The reviewers also raised some concerns about the paper: (a) certain aspects of the method, such as weight reordering and layout transformation elimination, have been explored in prior work. (b) because of too much information, some reviewers found the paper challenging to follow (better visualization would help). (c) While Llama.cpp serves as a baseline, it is unclear if this is the optimal inference engine for SSMs, raising questions about the comprehensiveness of the comparison (I am not sure if there is an optimal inference engine dedicated for SSMs). (d) focusing heavily on Mamba models and lack evaluation across other SSM architecture. (e) some reviewers mentioned that the impact of optimization on non-mobile platforms is not explored (however I think this is ok because the paper clearly targets mobile devices).

After reading the reviewers' comments and the rebuttal, I recommend Accept for this paper. The rebuttal addressed most of the reviewers concerns and some of the them raised their scores, which has a weight in my recommendation for this paper.

审稿人讨论附加意见

Reviewers Comments

  • Reviewer (gxfe) noted that the paper was abstract and difficult to follow, with limited number of figures and visualization aid.
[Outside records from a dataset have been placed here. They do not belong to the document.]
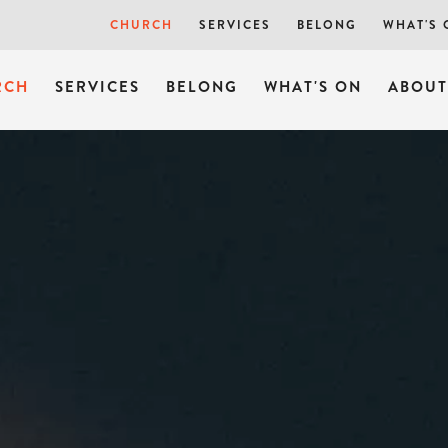
SUNDAYS
CHURCH
SERVICES
BELONG
WHAT'S 
RCH
SERVICES
BELONG
WHAT'S ON
ABOUT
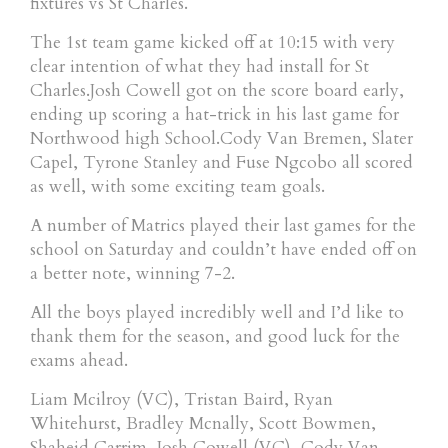
fixtures vs St Charles.
The 1st team game kicked off at 10:15 with very
clear intention of what they had install for St
Charles.Josh Cowell got on the score board early,
ending up scoring a hat-trick in his last game for
Northwood high School.Cody Van Bremen, Slater
Capel, Tyrone Stanley and Fuse Ngcobo all scored
as well, with some exciting team goals.
A number of Matrics played their last games for the
school on Saturday and couldn’t have ended off on
a better note, winning 7-2.
All the boys played incredibly well and I’d like to
thank them for the season, and good luck for the
exams ahead.
Liam Mcilroy (VC), Tristan Baird, Ryan
Whitehurst, Bradley Mcnally, Scott Bowmen,
Shaheid Carrim, Josh Cowell (VC), Cody Van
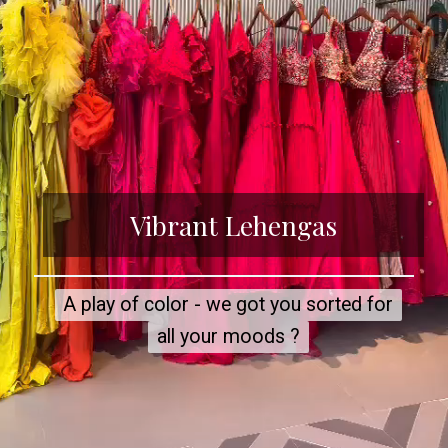
Vibrant Lehengas
A play of color - we got you sorted for
A play of color - we got you sorted for
all your moods ?
all your moods ?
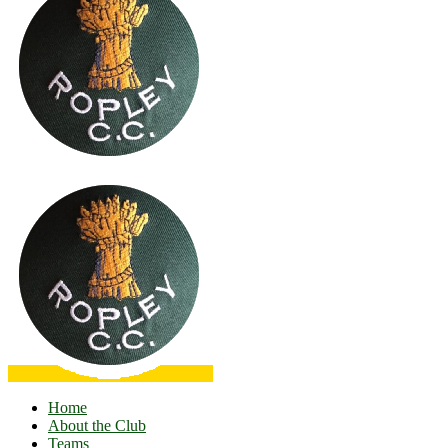
Home
About the Club
Teams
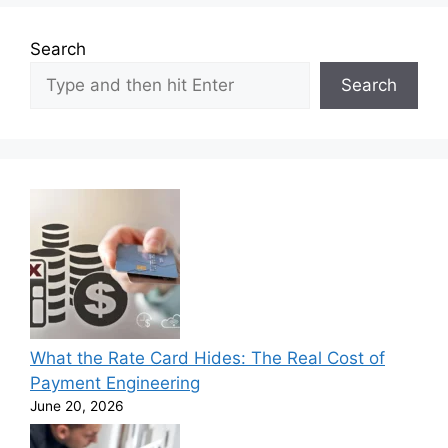
Search
Search
What the Rate Card Hides: The Real Cost of
Payment Engineering
June 20, 2026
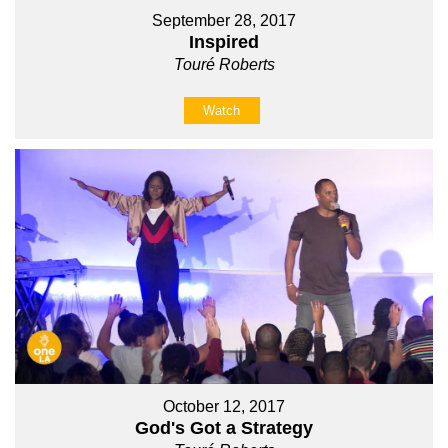
September 28, 2017
Inspired
Touré Roberts
Watch
October 12, 2017
God's Got a Strategy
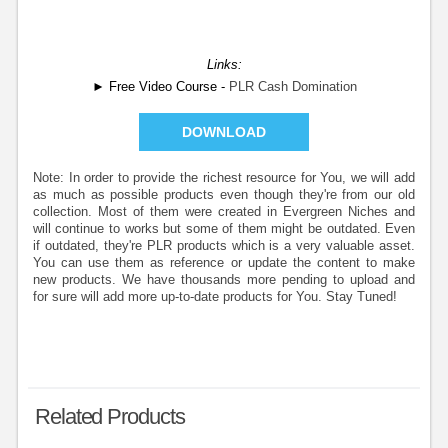
Links:
► Free Video Course -
PLR Cash Domination
DOWNLOAD
Note: In order to provide the richest resource for You, we will add
as much as possible products even though they're from our old
collection. Most of them were created in Evergreen Niches and
will continue to works but some of them might be outdated. Even
if outdated, they're PLR products which is a very valuable asset.
You can use them as reference or update the content to make
new products. We have thousands more pending to upload and
for sure will add more up-to-date products for You. Stay Tuned!
Related Products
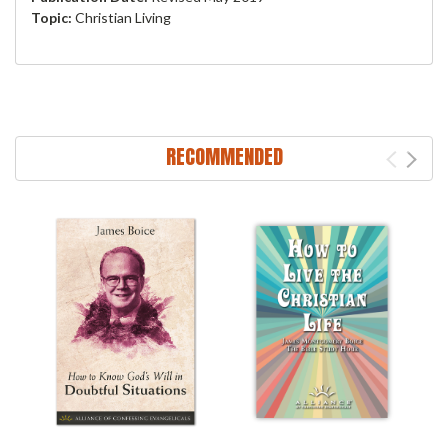
Topic:
Christian Living
RECOMMENDED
The same reviewer also requested clearer explanations of concepts like the kernel design and sparse learning framework.
  • Reviewer (iLUr) mentioned some inconsistencies in the results (which they attributed this to reporting such a large volume of data).
  • Reviewer (iLUr) also questioned the adequacy of the baselines, particularly the reliance on Llama.cpp, which may not be the most optimized engine for SSMs. They also asked for evaluations across additional architectures like S4 and H3.
  • Reviewer (iLUr) requested a deeper discussion of related work and a better theoretical context for the contributions, particularly for the proposed kernel.

Authors' Responses

  • After rebuttal, Reviewer (gxfe) acknowledged that this work makes a significant stride compared to current SOTA and increased their scores. However, the rebuttal seems to be convincing for them and they increased their scores to 6.
  • Authors acknowledged their mistakes in reporting some of the results and agreed to fix all the issues before the final submission.
  • Authors mentioned that Llama.cpp is currently the only publicly available inference engine supporting Mamba (which I agree with them). After rebuttal, the Reviewer (iLUr) raised their score to 6 (because of additional results and the detailed discussion).
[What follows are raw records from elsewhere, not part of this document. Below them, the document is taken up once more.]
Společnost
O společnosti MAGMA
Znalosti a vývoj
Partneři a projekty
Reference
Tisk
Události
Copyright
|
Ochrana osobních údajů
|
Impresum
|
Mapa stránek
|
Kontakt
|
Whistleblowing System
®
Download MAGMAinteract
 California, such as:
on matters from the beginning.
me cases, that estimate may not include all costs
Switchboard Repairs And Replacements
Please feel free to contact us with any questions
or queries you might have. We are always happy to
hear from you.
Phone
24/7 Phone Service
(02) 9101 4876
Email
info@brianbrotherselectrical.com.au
Note that the Reviewer (iLUr) suggested that the authors carefully review the numerical results and also improve the related work section, particularly the reviewer requested a discussion regarding the main contribution of the paper, particularly the kernel and the sparse learning framework. I agree with the reviewer and hope that the authors can address these points in their final revision.